There are so many things to get and stay upset about; how am I supposed to be and stay calm while I’m alive engaging? I could always find something to worry about or fix, just ask my ‘husband’. I’m so grateful to be in my hermitage[3]with cats!
*****
Instead of the word peace, I think I’ll substitute it with “ease”. Feels a little bouncier to say, don’t you think too? That is not the same as easy….
Demonstrations are paradoxically unproductive -other than for the vendors, cops, and support staff. Chanting emotionally still feels good. Why not add some of that to your life, like a spice. Emotional letters create resonance to your body’s vessel.
May it be so to have a breath of fresh air on your cheek as a reminder to help you lift and pivot!
So next time you want to holler at a demonstration, try “Give ease a chance! At least it won’t have so many consonants – except for the “G” which is Gimel, She brings you light.

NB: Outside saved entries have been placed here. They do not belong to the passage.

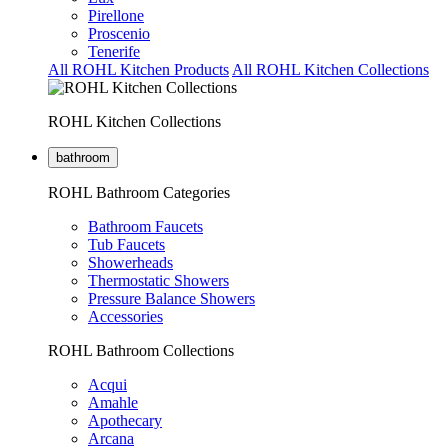
Pirellone
Proscenio
Tenerife
All ROHL Kitchen Products
All ROHL Kitchen Collections
ROHL Kitchen Collections
bathroom
ROHL Bathroom Categories
Bathroom Faucets
Tub Faucets
Showerheads
Thermostatic Showers
Pressure Balance Showers
Accessories
ROHL Bathroom Collections
Acqui
Amahle
Apothecary
Arcana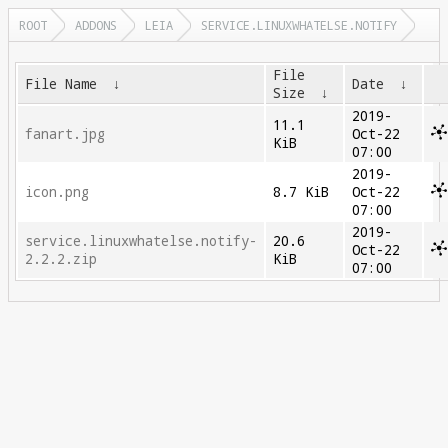
ROOT
ADDONS
LEIA
SERVICE.LINUXWHATELSE.NOTIFY
File
File Name
↓
Date
↓
Size
↓
2019-
11.1
fanart.jpg
Oct-22
KiB
07:00
2019-
icon.png
8.7 KiB
Oct-22
07:00
2019-
service.linuxwhatelse.notify-
20.6
Oct-22
2.2.2.zip
KiB
07:00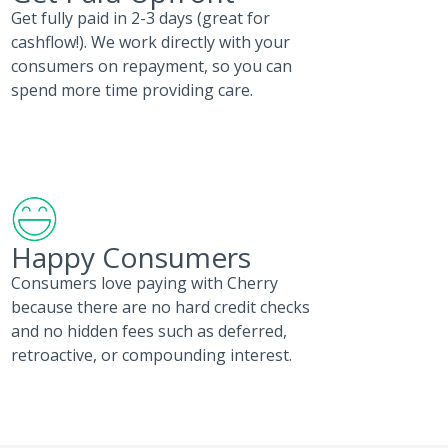
Get fully paid in 2-3 days (great for
cashflow!). We work directly with your
consumers on repayment, so you can
spend more time providing care.
Happy Consumers
Consumers love paying with Cherry
because there are no hard credit checks
and no hidden fees such as deferred,
retroactive, or compounding interest.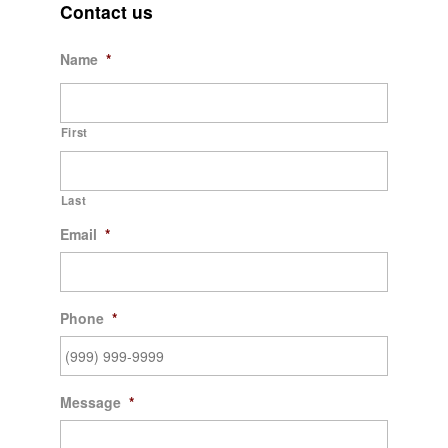
Contact us
Name
*
First
Last
Email
*
Phone
*
Message
*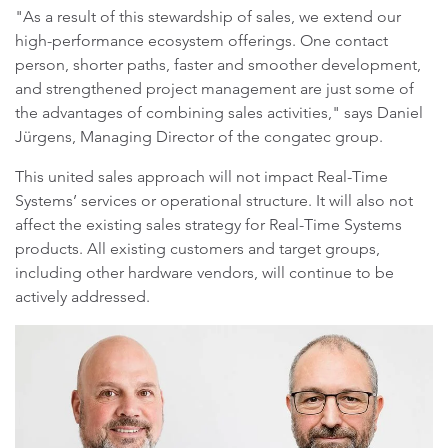
"As a result of this stewardship of sales, we extend our
high-performance ecosystem offerings. One contact
person, shorter paths, faster and smoother development,
and strengthened project management are just some of
the advantages of combining sales activities," says Daniel
Jürgens, Managing Director of the congatec group.
This united sales approach will not impact Real-Time
Systems’ services or operational structure. It will also not
affect the existing sales strategy for Real-Time Systems
products. All existing customers and target groups,
including other hardware vendors, will continue to be
actively addressed.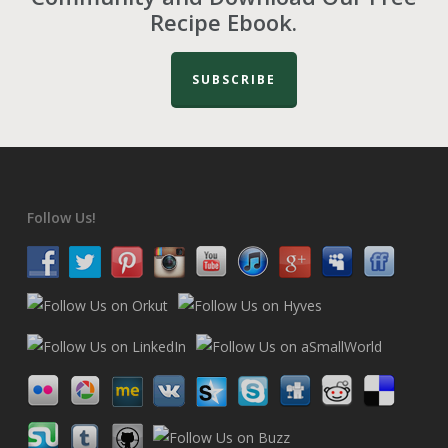
Recipe Ebook.
SUBSCRIBE
Follow Us!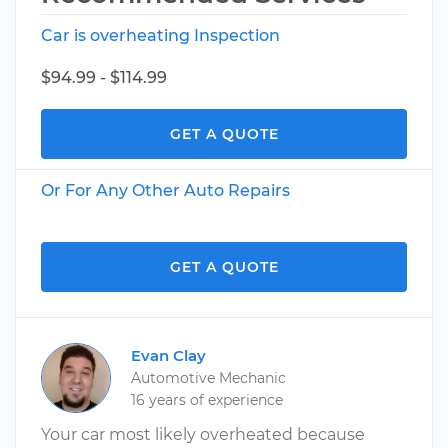
Car is overheating Inspection
$94.99 - $114.99
GET A QUOTE
Or For Any Other Auto Repairs
GET A QUOTE
Evan Clay
Automotive Mechanic
16 years of experience
Your car most likely overheated because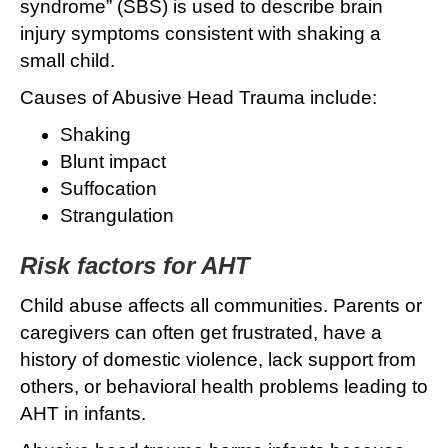
syndrome” (SBS) is used to describe brain
injury symptoms consistent with shaking a
small child.
Causes of Abusive Head Trauma include:
Shaking
Blunt impact
Suffocation
Strangulation
Risk factors for AHT
Child abuse affects all communities. Parents or
caregivers can often get frustrated, have a
history of domestic violence, lack support from
others, or behavioral health problems leading to
AHT in infants.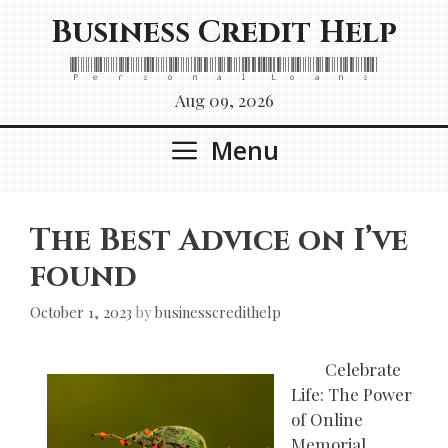
Skip
Business Credit Help
to
content
Personal Loans
Aug 09, 2026
Menu
The Best Advice on I’ve
found
October 1, 2023
by
businesscredithelp
Celebrate
Life: The Power
of Online
Memorial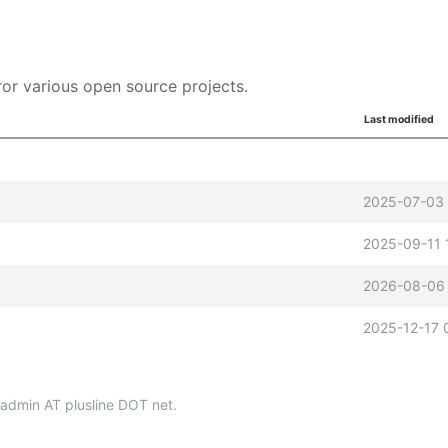
or various open source projects.
Last modified
2025-07-03 
2025-09-11 
2026-08-06 
2025-12-17 
p-admin AT plusline DOT net.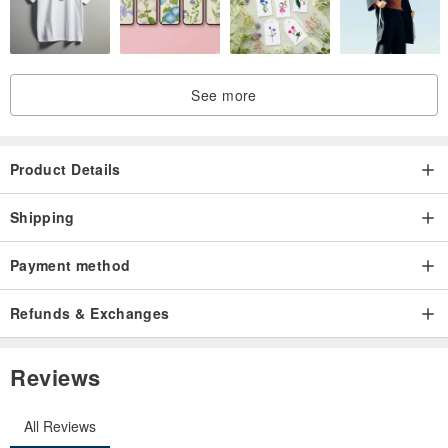
See more
Product Details
Shipping
Payment method
Refunds & Exchanges
Reviews
All Reviews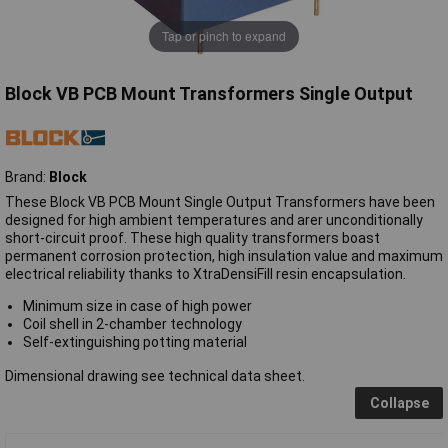
Tap or pinch to expand
Block VB PCB Mount Transformers Single Output
Brand:
Block
These Block VB PCB Mount Single Output Transformers have been
designed for high ambient temperatures and arer unconditionally
short-circuit proof. These high quality transformers boast
permanent corrosion protection, high insulation value and maximum
electrical reliability thanks to XtraDensiFill resin encapsulation.
Minimum size in case of high power
Coil shell in 2-chamber technology
Self-extinguishing potting material
Dimensional drawing see technical data sheet.
Collapse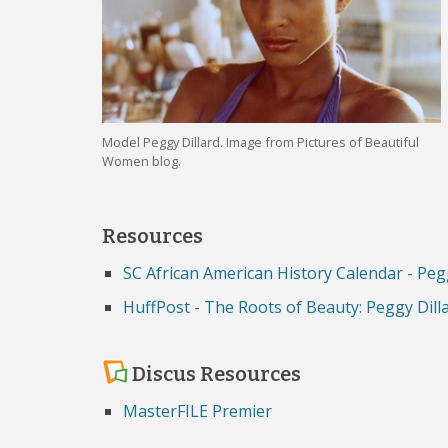
Model Peggy Dillard. Image from Pictures of Beautiful
Women blog.
Resources
SC African American History Calendar - Pe
HuffPost - The Roots of Beauty: Peggy Dil
Discus Resources
MasterFILE Premier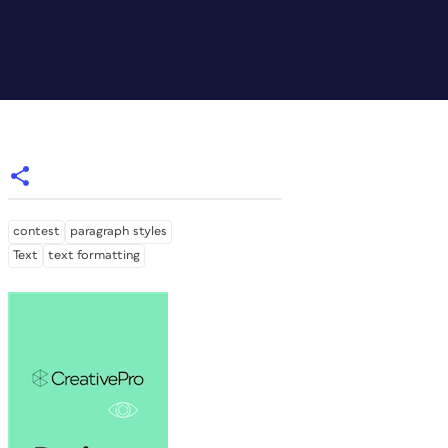
contest
paragraph styles
Text
text formatting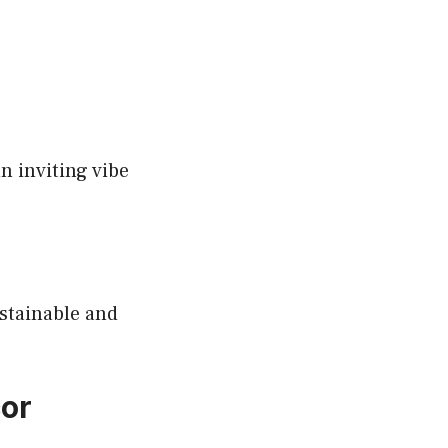
n inviting vibe
stainable and
cor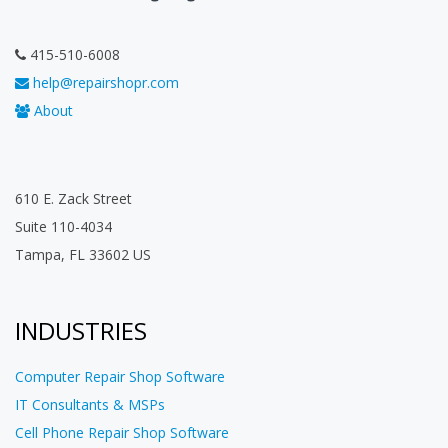
415-510-6008
help@repairshopr.com
About
610 E. Zack Street
Suite 110-4034
Tampa, FL 33602 US
INDUSTRIES
Computer Repair Shop Software
IT Consultants & MSPs
Cell Phone Repair Shop Software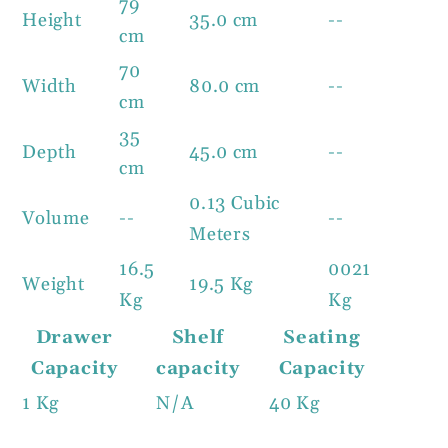
79
Height
35.0 cm
--
cm
70
Width
80.0 cm
--
cm
35
Depth
45.0 cm
--
cm
0.13 Cubic
Volume
--
--
Meters
16.5
0021
Weight
19.5 Kg
Kg
Kg
Drawer
Shelf
Seating
Capacity
capacity
Capacity
1 Kg
N/A
40 Kg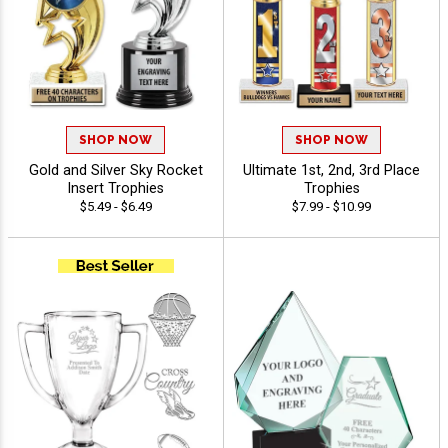
SHOP NOW
SHOP NOW
Gold and Silver Sky Rocket
Ultimate 1st, 2nd, 3rd Place
Insert Trophies
Trophies
$5.49 - $6.49
$7.99 - $10.99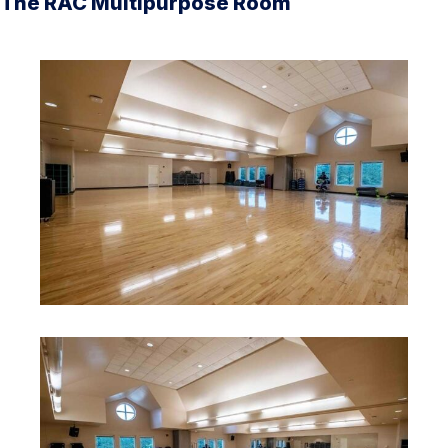
The RAC Multipurpose Room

[1]Consider, con- with (latin), and sider- the stars. Con, “c” is Kaph and Qoph, “the ring or circle, an “O” is samech kaph and vav, nun – from the reflection of His palm, of oneness; an idea binds, nun – death – a loss of freedom from each other- the mirage of oneness in schools of fishes; sider – samech (oneness) yod(hand of G-d), dalet (gate), resh (rainbow quality and radiance).
[2]It’s hard not to laugh at the dentist who says, “oh, just chill a little”.
[3]All women, as defined by those who menstruate, are well served to have their own space of solitude for their menses. While I’m not Nepali I would need to be put in the menstrual shed, even with it’s lessons. There is great value in being sequestered– so they can keep their sweetness!